◆ THE TASK: Your answer must be an exact copy of the records below, with every picture left out.

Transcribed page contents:
════
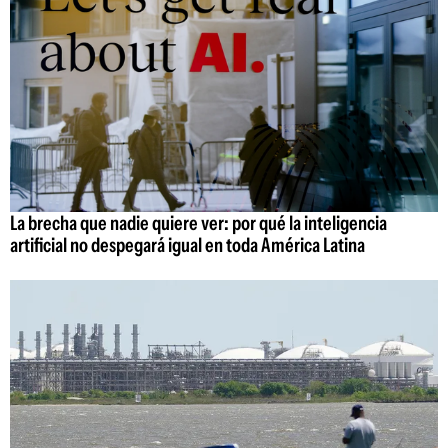
La brecha que nadie quiere ver: por qué la inteligencia
artificial no despegará igual en toda América Latina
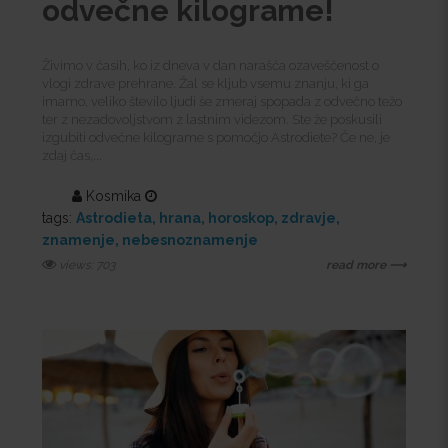
odvečne kilograme!
Živimo v časih, ko iz dneva v dan narašča ozaveščenost o
vlogi zdrave prehrane. Žal se kljub vsemu znanju, ki ga
imamo, veliko število ljudi še zmeraj spopada z odvečno težo
ter z nezadovoljstvom z lastnim videzom. Ste že poskusili
izgubiti odvečne kilograme s pomočjo Astrodiete? Če ne, je
zdaj čas,...
Kosmika
tags:
Astrodieta
hrana
horoskop
zdravje
znamenje
nebesnoznamenje
views: 703
read more ⟶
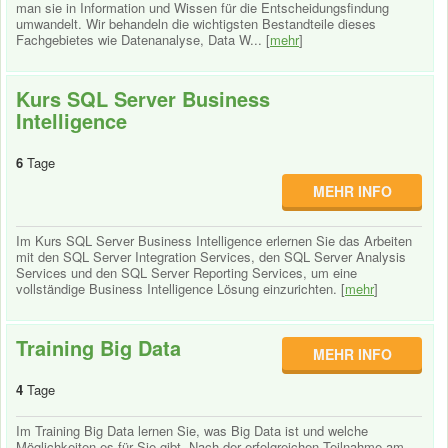
man sie in Information und Wissen für die Entscheidungsfindung
umwandelt. Wir behandeln die wichtigsten Bestandteile dieses
Fachgebietes wie Datenanalyse, Data W... [
mehr
]
Kurs SQL Server Business
Intelligence
6
Tage
MEHR INFO
Im Kurs SQL Server Business Intelligence erlernen Sie das Arbeiten
mit den SQL Server Integration Services, den SQL Server Analysis
Services und den SQL Server Reporting Services, um eine
vollständige Business Intelligence Lösung einzurichten. [
mehr
]
Training Big Data
MEHR INFO
4
Tage
Im Training Big Data lernen Sie, was Big Data ist und welche
Möglichkeiten es für Sie gibt. Nach der erfolgreichen Teilnahme am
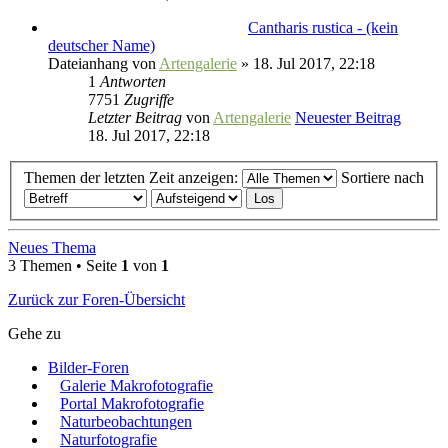
Cantharis rustica - (kein
deutscher Name)
Dateianhang
von
Artengalerie
» 18. Jul 2017, 22:18
1
Antworten
7751
Zugriffe
Letzter Beitrag
von
Artengalerie
Neuester Beitrag
18. Jul 2017, 22:18
Themen der letzten Zeit anzeigen:
Sortiere nach
Neues Thema
3 Themen • Seite
1
von
1
Zurück zur Foren-Übersicht
Gehe zu
Bilder-Foren
Galerie Makrofotografie
Portal Makrofotografie
Naturbeobachtungen
Naturfotografie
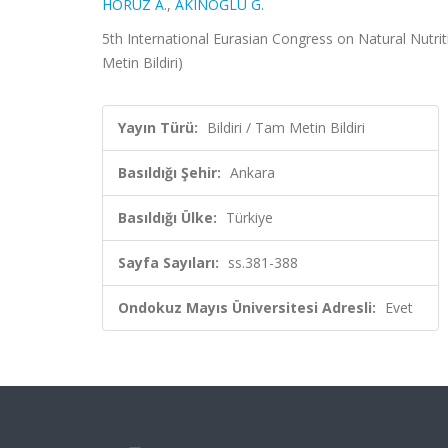
HORUZ A.
,
AKINOĞLU G.
5th International Eurasian Congress on Natural Nutrit
Metin Bildiri)
Yayın Türü:
Bildiri / Tam Metin Bildiri
Basıldığı Şehir:
Ankara
Basıldığı Ülke:
Türkiye
Sayfa Sayıları:
ss.381-388
Ondokuz Mayıs Üniversitesi Adresli:
Evet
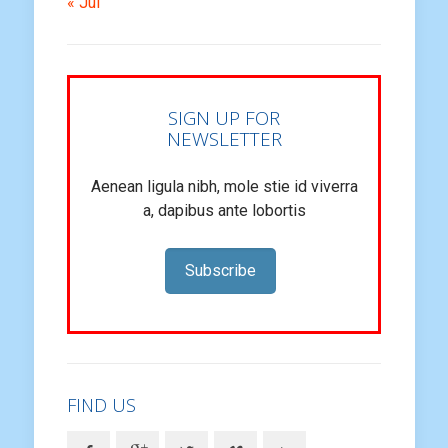
31
« Jul
SIGN UP FOR
NEWSLETTER
Aenean ligula nibh, mole stie id viverra
a, dapibus ante lobortis
Subscribe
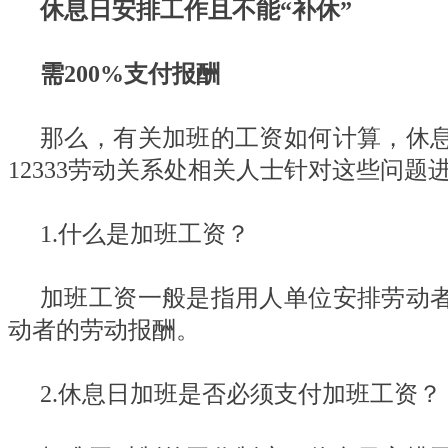
休息日安排工作且不能“补休”
需200%支付报酬
那么，有关加班的工资如何计算，休
12333劳动关系处相关人士针对这些问题
1.什么是加班工资？
加班工资一般是指用人单位安排劳动
动者的劳动报酬。
2.休息日加班是否必须支付加班工资？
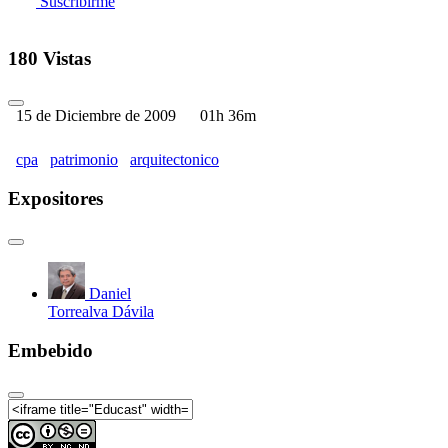
Suscribirme
180 Vistas
15 de Diciembre de 2009
01h 36m
cpa
patrimonio
arquitectonico
Expositores
Daniel
Torrealva Dávila
Embebido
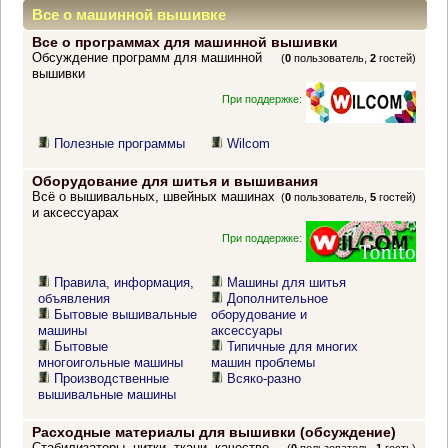
Все о машинной вышивке
Все о программах для машинной вышивки
Обсуждение программ для машинной
(
0
пользователь,
2
гостей)
вышивки
При поддержке:
Полезные программы
Wilcom
Оборудование для шитья и вышивания
Всё о вышивальных, швейных машинах
(
0
пользователь,
5
гостей)
и аксессуарах
При поддержке:
Правила, информация,
Машины для шитья
объявления
Дополнительное
Бытовые вышивальные
оборудование и
машины
аксессуары
Бытовые
Типичные для многих
многоигольные машины
машин проблемы
Производственные
Всяко-разно
вышивальные машины
Расходные материалы для вышивки (обсуждение)
Стабилизаторы, нитки, ткани, качество,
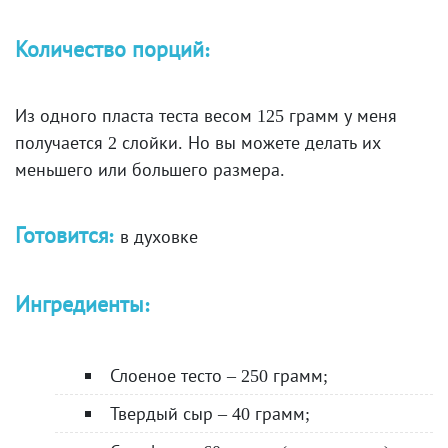
Количество порций:
Из одного пласта теста весом 125 грамм у меня
получается 2 слойки. Но вы можете делать их
меньшего или большего размера.
Готовится:
в духовке
Ингредиенты:
Слоеное тесто – 250 грамм;
Твердый сыр – 40 грамм;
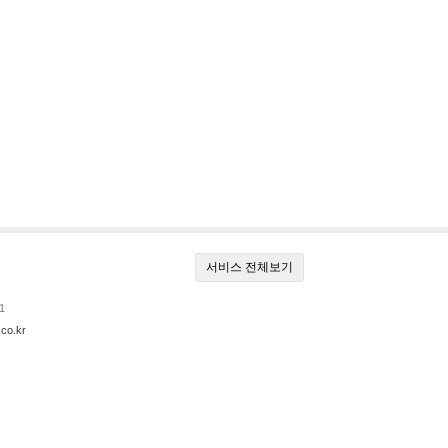
서비스 전체보기
1
co.kr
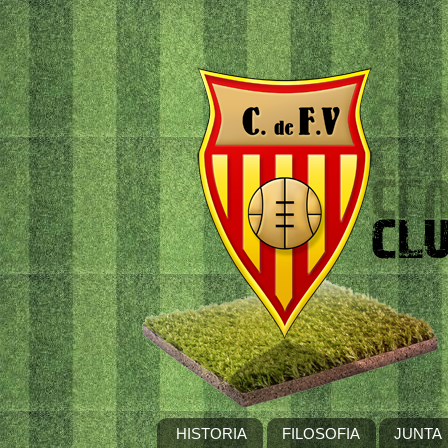
HISTORIA
FILOSOFIA
JUNTA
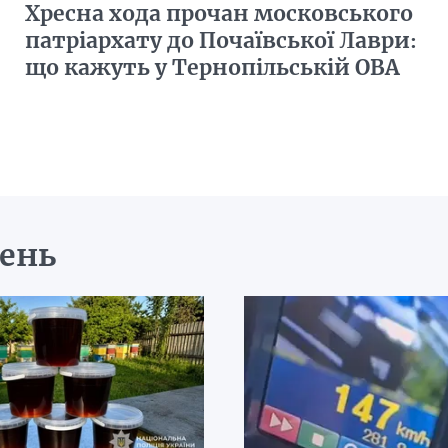
Хресна хода прочан московського
патріархату до Почаївської Лаври:
що кажуть у Тернопільській ОВА
день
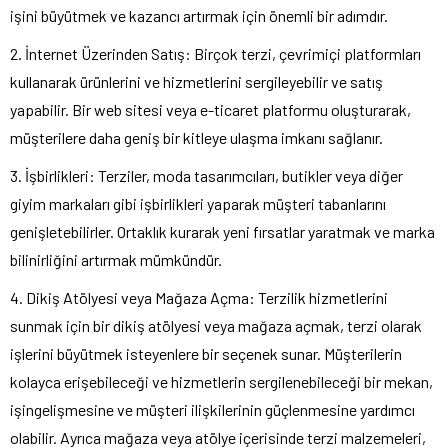
işini büyütmek ve kazancı artırmak için önemli bir adımdır.
2. İnternet Üzerinden Satış: Birçok terzi, çevrimiçi platformları
kullanarak ürünlerini ve hizmetlerini sergileyebilir ve satış
yapabilir. Bir web sitesi veya e-ticaret platformu oluşturarak,
müşterilere daha geniş bir kitleye ulaşma imkanı sağlanır.
3. İşbirlikleri: Terziler, moda tasarımcıları, butikler veya diğer
giyim markaları gibi işbirlikleri yaparak müşteri tabanlarını
genişletebilirler. Ortaklık kurarak yeni fırsatlar yaratmak ve marka
bilinirliğini artırmak mümkündür.
4. Dikiş Atölyesi veya Mağaza Açma: Terzilik hizmetlerini
sunmak için bir dikiş atölyesi veya mağaza açmak, terzi olarak
işlerini büyütmek isteyenlere bir seçenek sunar. Müşterilerin
kolayca erişebileceği ve hizmetlerin sergilenebileceği bir mekan,
işingelişmesine ve müşteri ilişkilerinin güçlenmesine yardımcı
olabilir. Ayrıca mağaza veya atölye içerisinde terzi malzemeleri,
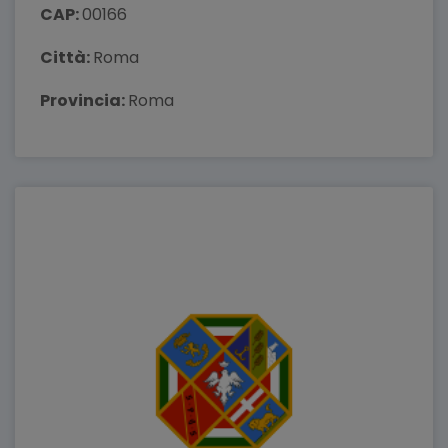
CAP:
00166
Città:
Roma
Provincia:
Roma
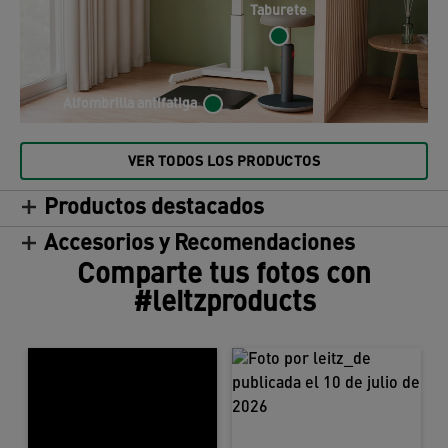
Taburete
Alfombrilla antifatiga
VER TODOS LOS PRODUCTOS
Productos destacados
Accesorios y Recomendaciones
Comparte tus fotos con
#leitzproducts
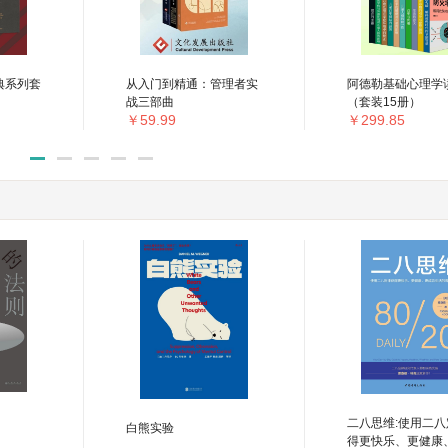
典系列套
从入门到精通：管理者实
阿德勒基础心理学
战三部曲
（套装15册）
￥59.99
￥299.85
二八思维:使用二
白熊实验
得更快乐、更健康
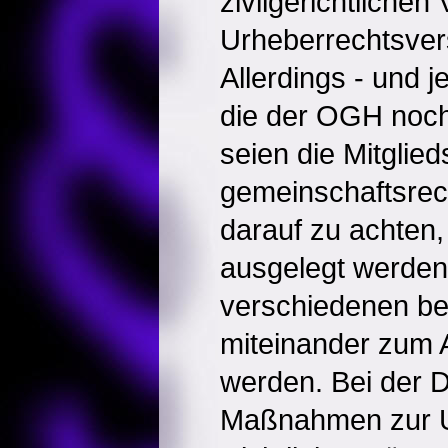
zivilgerichtlichen
Urheberrechtsver
Allerdings - und j
die der OGH noch
seien die Mitglie
gemeinschaftsrecht
darauf zu achten, 
ausgelegt werden
verschiedenen be
miteinander zum 
werden. Bei der 
Maßnahmen zur 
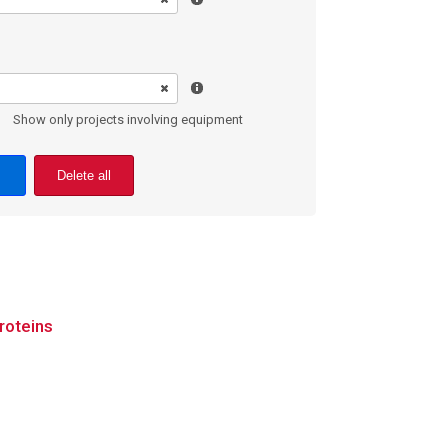
Show only projects involving equipment
Delete all
roteins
════
◆ SOLUTION TO THIS EXERCISE:
La brecha que nadie quiere ver: por qué la inteligencia
artificial no despegará igual en toda América Latina
odvečne kilograme!
Živimo v časih, ko iz dneva v dan narašča ozaveščenost o
vlogi zdrave prehrane. Žal se kljub vsemu znanju, ki ga
imamo, veliko število ljudi še zmeraj spopada z odvečno težo
ter z nezadovoljstvom z lastnim videzom. Ste že poskusili
izgubiti odvečne kilograme s pomočjo Astrodiete? Če ne, je
zdaj čas,...
Kosmika
tags:
Astrodieta
hrana
horoskop
zdravje
znamenje
nebesnoznamenje
views: 703
read more ⟶
man sie in Information und Wissen für die Entscheidungsfindung
umwandelt. Wir behandeln die wichtigsten Bestandteile dieses
Fachgebietes wie Datenanalyse, Data W... [
mehr
]
Kurs SQL Server Business
Intelligence
6
Tage
MEHR INFO
Im Kurs SQL Server Business Intelligence erlernen Sie das Arbeiten
mit den SQL Server Integration Services, den SQL Server Analysis
Services und den SQL Server Reporting Services, um eine
vollständige Business Intelligence Lösung einzurichten. [
mehr
]
Training Big Data
MEHR INFO
4
Tage
Im Training Big Data lernen Sie, was Big Data ist und welche
Möglichkeiten es für Sie gibt. Nach der erfolgreichen Teilnahme am
Cantharis rustica - (kein
deutscher Name)
Dateianhang
von
Artengalerie
» 18. Jul 2017, 22:18
1
Antworten
7751
Zugriffe
Letzter Beitrag
von
Artengalerie
Neuester Beitrag
18. Jul 2017, 22:18
Themen der letzten Zeit anzeigen:
Sortiere nach
Neues Thema
3 Themen • Seite
1
von
1
Zurück zur Foren-Übersicht
Gehe zu
Bilder-Foren
Galerie Makrofotografie
Portal Makrofotografie
Naturbeobachtungen
Naturfotografie
HORUZ A.
,
AKINOĞLU G.
5th International Eurasian Congress on Natural Nutrit
Metin Bildiri)
Yayın Türü:
Bildiri / Tam Metin Bildiri
Basıldığı Şehir:
Ankara
Basıldığı Ülke:
Türkiye
Sayfa Sayıları:
ss.381-388
Ondokuz Mayıs Üniversitesi Adresli:
Evet
31
« Jul
SIGN UP FOR
NEWSLETTER
Aenean ligula nibh, mole stie id viverra
a, dapibus ante lobortis
Subscribe
休息日安排工作且不能“补休”
需200%支付报酬
那么，有关加班的工资如何计算，休
12333劳动关系处相关人士针对这些问题
1.什么是加班工资？
加班工资一般是指用人单位安排劳动
动者的劳动报酬。
2.休息日加班是否必须支付加班工资？
Suscribirme
180 Vistas
15 de Diciembre de 2009
01h 36m
cpa
patrimonio
arquitectonico
Expositores
Daniel
Torrealva Dávila
Embebido
Все о машинной вышивке
Все о программах для машинной вышивки
Обсуждение программ для машинной
(
0
пользователь,
2
гостей)
вышивки
При поддержке:
Полезные программы
Wilcom
Оборудование для шитья и вышивания
Всё о вышивальных, швейных машинах
(
0
пользователь,
5
гостей)
и аксессуарах
При поддержке:
Правила, информация,
Машины для шитья
объявления
Дополнительное
Бытовые вышивальные
оборудование и
машины
аксессуары
Бытовые
Типичные для многих
многоигольные машины
машин проблемы
Производственные
Всяко-разно
вышивальные машины
Расходные материалы для вышивки (обсуждение)
Стабилизаторы, нитки, ткани, качество,
Количество порций:
Из одного пласта теста весом 125 грамм у меня
получается 2 слойки. Но вы можете делать их
меньшего или большего размера.
Готовится:
в духовке
Ингредиенты:
Слоеное тесто – 250 грамм;
Твердый сыр – 40 грамм;
서비스 전체보기
1
co.kr
HISTORIA
FILOSOFIA
JUNTA
Хресна хода прочан московського
патріархату до Почаївської Лаври:
що кажуть у Тернопільській ОВА
день
işini büyütmek ve kazancı artırmak için önemli bir adımdır.
2. İnternet Üzerinden Satış: Birçok terzi, çevrimiçi platformları
kullanarak ürünlerini ve hizmetlerini sergileyebilir ve satış
yapabilir. Bir web sitesi veya e-ticaret platformu oluşturarak,
müşterilere daha geniş bir kitleye ulaşma imkanı sağlanır.
3. İşbirlikleri: Terziler, moda tasarımcıları, butikler veya diğer
giyim markaları gibi işbirlikleri yaparak müşteri tabanlarını
genişletebilirler. Ortaklık kurarak yeni fırsatlar yaratmak ve marka
bilinirliğini artırmak mümkündür.
4. Dikiş Atölyesi veya Mağaza Açma: Terzilik hizmetlerini
sunmak için bir dikiş atölyesi veya mağaza açmak, terzi olarak
işlerini büyütmek isteyenlere bir seçenek sunar. Müşterilerin
kolayca erişebileceği ve hizmetlerin sergilenebileceği bir mekan,
işingelişmesine ve müşteri ilişkilerinin güçlenmesine yardımcı
olabilir. Ayrıca mağaza veya atölye içerisinde terzi malzemeleri,
CAP:
00166
Città:
Roma
Provincia:
Roma
Taburete
Alfombrilla antifatiga
VER TODOS LOS PRODUCTOS
Productos destacados
Accesorios y Recomendaciones
Comparte tus fotos con
#leitzproducts
典系列套
从入门到精通：管理者实
阿德勒基础心理学
战三部曲
（套装15册）
￥59.99
￥299.85
二八思维:使用二
白熊实验
得更快乐、更健康
zivilgerichtlichen
Urheberrechtsver
Allerdings - und j
die der OGH noch
seien die Mitglie
gemeinschaftsrecht
darauf zu achten, 
ausgelegt werden
verschiedenen be
miteinander zum 
werden. Bei der 
Maßnahmen zur 
Show only projects involving equipment
Delete all
roteins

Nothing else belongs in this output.